Sunday, June 12, 2011

The Answer: PETROLEUM, OR WOMEN

The question: What will be the hardest fought Resource Wars?

Identifying sick babies before they were born, instead of casual use by parents interested in what color to paint the nursery, 
(or, whether or not to abort a baby of unwanted gender) was the original goal of ultrasound...

http://www.scientificamerican.com/article.cfm?id=how-ultrasound-changed-human-sex-ratio

"It didn't matter that the early ultrasound machines yielded fuzzy images, however, or that they only proved helpful in a small proportion of pregnancies. To the 1960s public the technology looked positively futuristic. Around the time pregnancy became a choice rather than an inevitability and the business of having children became about more than generating labor for the farm, we began seeking ways to bond with our babies before birth. An image on which to pin parental hopes made that task a whole lot easier, and so it was a breakthrough to have a preview, however muddled, of the baby growing inside a mother's uterus. Coming at a time of technological optimism when Americans were enamored of outer space and kitchen appliances alike, an era some were calling the Biological Revolution, ultrasound captured the public imagination."
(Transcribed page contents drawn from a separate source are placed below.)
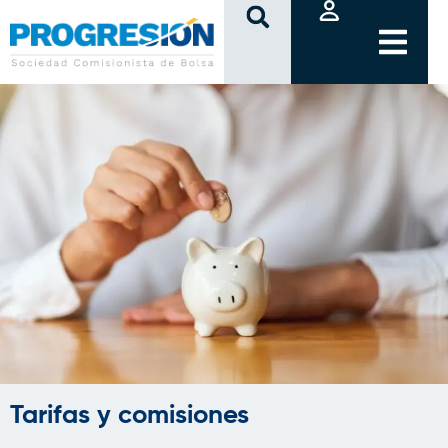
clic
Tarifas y comisiones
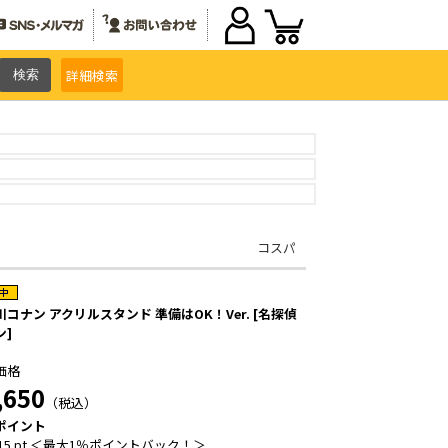
詳細
検索
コスパ
コナン アクリルスタンド 準備はOK！Ver. [名探偵
ン]
価格
,650
（税込）
ポイント
15 pt ＜最大1％ポイントバック！＞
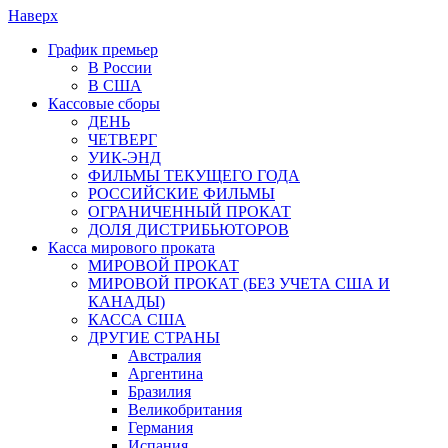
Наверх
График премьер
В России
В США
Кассовые сборы
ДЕНЬ
ЧЕТВЕРГ
УИК-ЭНД
ФИЛЬМЫ ТЕКУЩЕГО ГОДА
РОССИЙСКИЕ ФИЛЬМЫ
ОГРАНИЧЕННЫЙ ПРОКАТ
ДОЛЯ ДИСТРИБЬЮТОРОВ
Касса мирового проката
МИРОВОЙ ПРОКАТ
МИРОВОЙ ПРОКАТ (БЕЗ УЧЕТА США И
КАНАДЫ)
КАССА США
ДРУГИЕ СТРАНЫ
Австралия
Аргентина
Бразилия
Великобритания
Германия
Испания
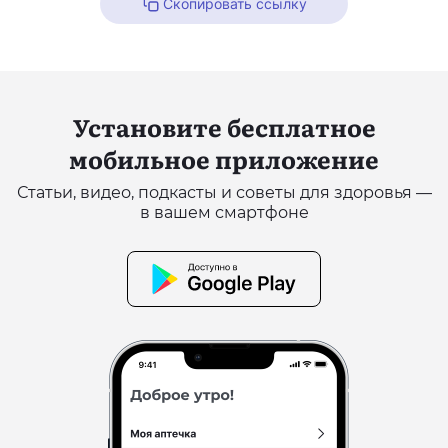
Скопировать ссылку
Установите бесплатное
мобильное приложение
Статьи, видео, подкасты и советы для здоровья —
в вашем смартфоне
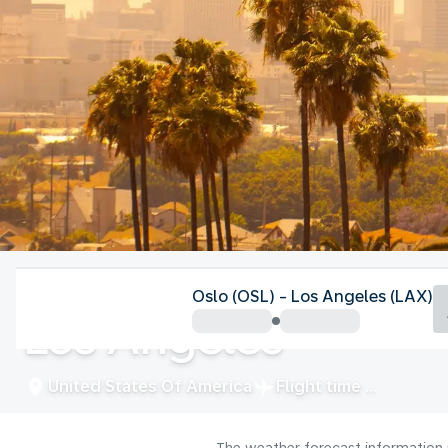
United States Of America
Oslo (OSL) - Los Angeles (LAX)
Los Angeles
United States Of America
Flight time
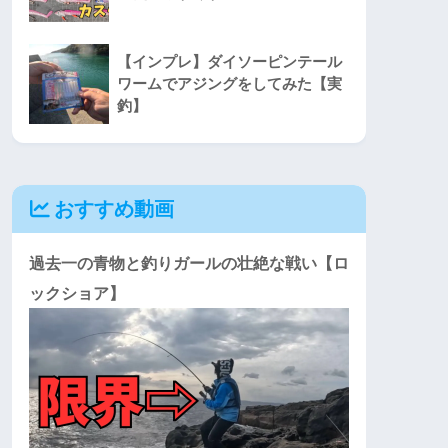
【インプレ】ダイソーピンテール
ワームでアジングをしてみた【実
釣】
おすすめ動画
過去一の青物と釣りガールの壮絶な戦い【ロ
ックショア】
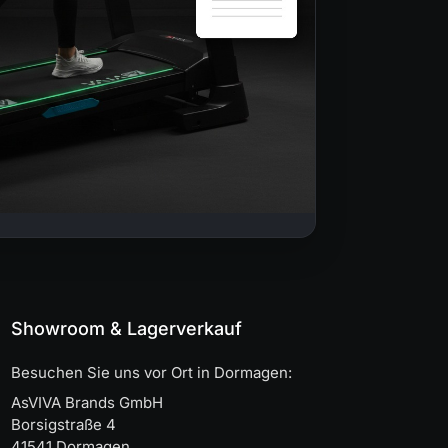
Showroom & Lagerverkauf
Besuchen Sie uns vor Ort in Dormagen:
AsVIVA Brands GmbH
Borsigstraße 4
41541 Dormagen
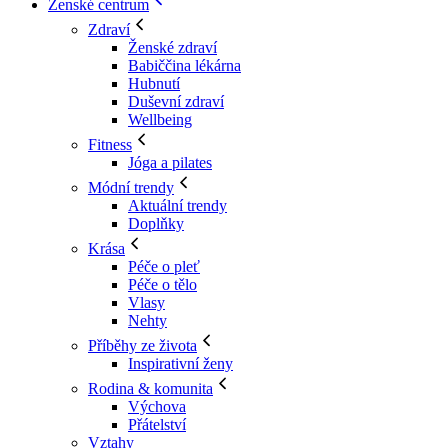
Ženské centrum
Zdraví
Ženské zdraví
Babiččina lékárna
Hubnutí
Duševní zdraví
Wellbeing
Fitness
Jóga a pilates
Módní trendy
Aktuální trendy
Doplňky
Krása
Péče o pleť
Péče o tělo
Vlasy
Nehty
Příběhy ze života
Inspirativní ženy
Rodina & komunita
Výchova
Přátelství
Vztahy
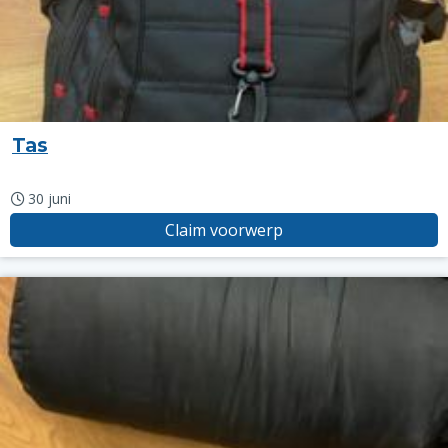
Tas
30 juni
Claim voorwerp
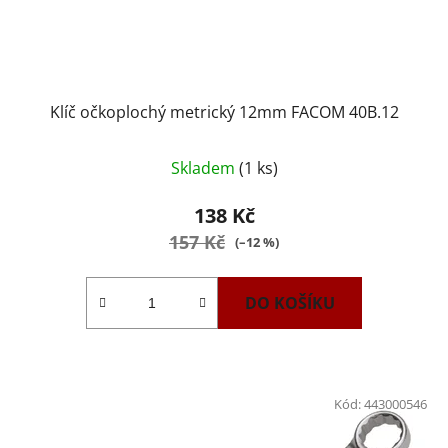
Klíč očkoplochý metrický 12mm FACOM 40B.12
Skladem
(1 ks)
138 Kč
157 Kč
(–12 %)
DO KOŠÍKU
Kód:
443000546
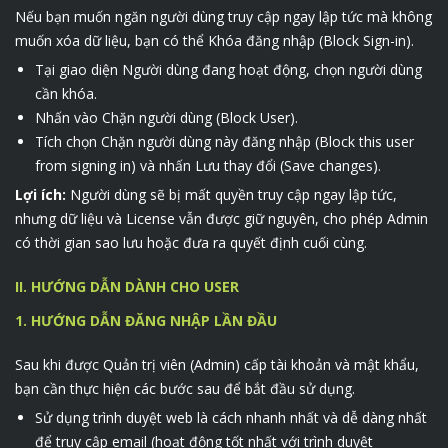
Nếu bạn muốn ngăn người dùng truy cập ngay lập tức mà không
muốn xóa dữ liệu, bạn có thể Khóa đăng nhập (Block Sign-in).
Tại giao diện Người dùng đang hoạt động, chọn người dùng
cần khóa.
Nhấn vào Chặn người dùng (Block User).
Tích chọn Chặn người dùng này đăng nhập (Block this user
from signing in) và nhấn Lưu thay đổi (Save changes).
Lợi ích:
Người dùng sẽ bị mất quyền truy cập ngay lập tức,
nhưng dữ liệu và License vẫn được giữ nguyên, cho phép Admin
có thời gian sao lưu hoặc đưa ra quyết định cuối cùng.
II. HƯỚNG DẪN DÀNH CHO USER
1. HƯỚNG DẪN ĐĂNG NHẬP LẦN ĐẦU
Sau khi được Quản trị viên (Admin) cấp tài khoản và mật khẩu,
bạn cần thực hiện các bước sau để bắt đầu sử dụng.
Sử dụng trình duyệt web là cách nhanh nhất và dễ dàng nhất
để truy cập email (hoạt động tốt nhất với trình duyệt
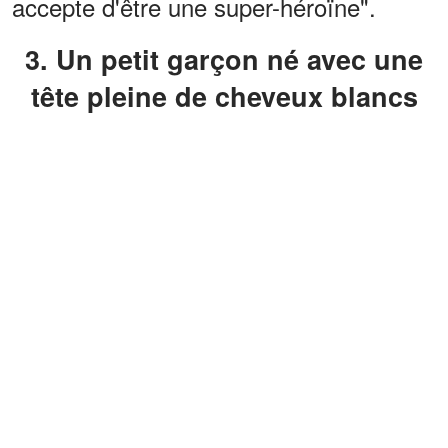
accepte d'être une super-héroïne".
3. Un petit garçon né avec une
tête pleine de cheveux blancs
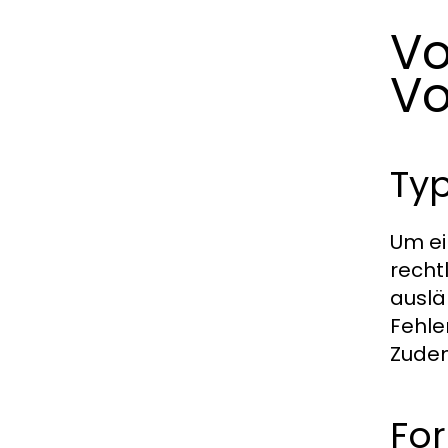
Vo
Vo
Ty
Um ei
recht
auslä
Fehle
Zudem
For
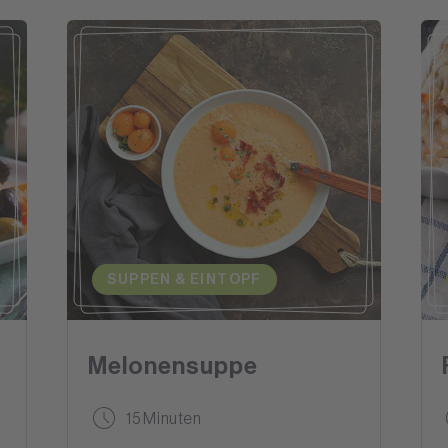
SUPPEN & EINTOPF
Melonensuppe
15 Minuten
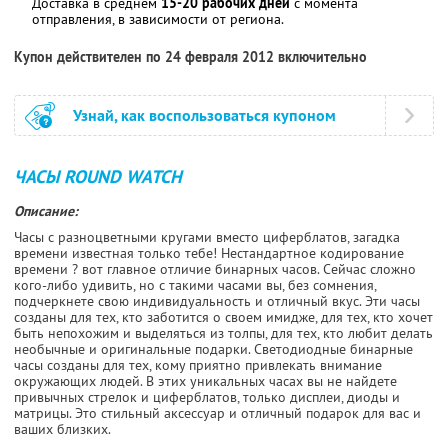
Доставка в среднем
15-20 рабочих дней
с момента
отправления, в зависимости от региона.
Купон действителен по 24 февраля 2012 включительно
Узнай, как воспользоваться купоном
ЧАСЫ ROUND WATCH
Описание:
Часы с разноцветными кругами вместо циферблатов, загадка
времени известная только тебе! Нестандартное кодирование
времени ? вот главное отличие бинарных часов. Сейчас сложно
кого-либо удивить, но с такими часами вы, без сомнения,
подчеркнете свою индивидуальность и отличный вкус. Эти часы
созданы для тех, кто заботится о своем имидже, для тех, кто хочет
быть непохожим и выделяться из толпы, для тех, кто любит делать
необычные и оригинальные подарки. Светодиодные бинарные
часы созданы для тех, кому приятно привлекать внимание
окружающих людей. В этих уникальных часах вы не найдете
привычных стрелок и циферблатов, только дисплеи, диоды и
матрицы. Это стильный аксессуар и отличный подарок для вас и
ваших близких.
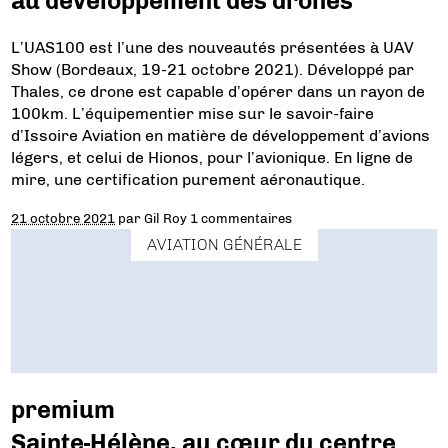
au développement des drones
L’UAS100 est l’une des nouveautés présentées à UAV
Show (Bordeaux, 19-21 octobre 2021). Développé par
Thales, ce drone est capable d’opérer dans un rayon de
100km. L’équipementier mise sur le savoir-faire
d’Issoire Aviation en matière de développement d’avions
légers, et celui de Hionos, pour l’avionique. En ligne de
mire, une certification purement aéronautique.
21 octobre 2021
par
Gil Roy
1 commentaires
AVIATION GÉNÉRALE
premium
Sainte-Hélène, au cœur du centre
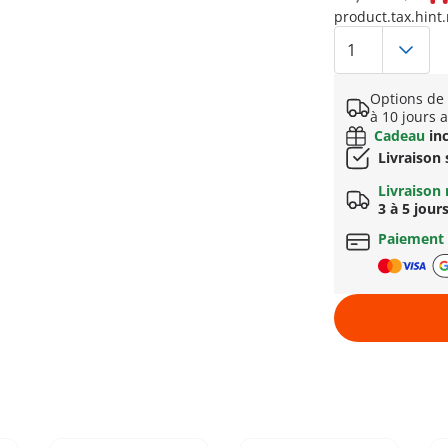
product.tax.hint.
Options de 
à 10 jours 
Cadeau
inc
Livraison
Livraison 
3 à 5 jour
Paiement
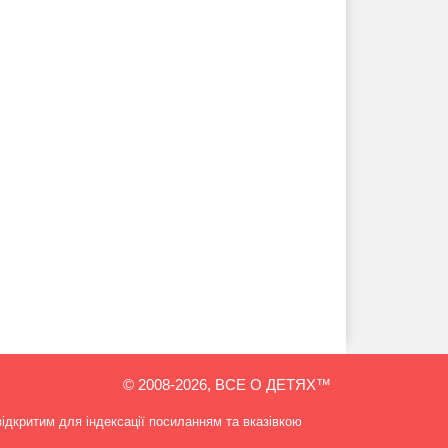
© 2008-2026, ВСЕ О ДЕТЯХ™
відкритим для індексації посиланням та вказівкою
This article speaks to how technology speeds up implementation of existing societal goals, even when doing so creates bigger problems than the technology was trying to solve to begin with.  (Think "drift nets", "nuclear power",  "internal combustion engine", "TV", "facebook"  (lol)...)

From the Amazon Blurb:
Lianyungang, a booming port city, has China's most extreme gender ratio for children under four: 163 boys for every 100 girls. These numbers don't seem terribly grim, but in ten years, the skewed sex ratio will pose a colossal challenge. By the time those children reach adulthood, their generation will have twenty-four million more men than women.

The prognosis for China's neighbors is no less bleak: Asia now has 163 million females "missing" from its population. Gender imbalance reaches far beyond Asia, affecting Georgia, Eastern Europe, and cities in the U.S. where there are significant immigrant populations. The world, therefore, is becoming increasingly male, and this mismatch is likely to create profound social upheaval.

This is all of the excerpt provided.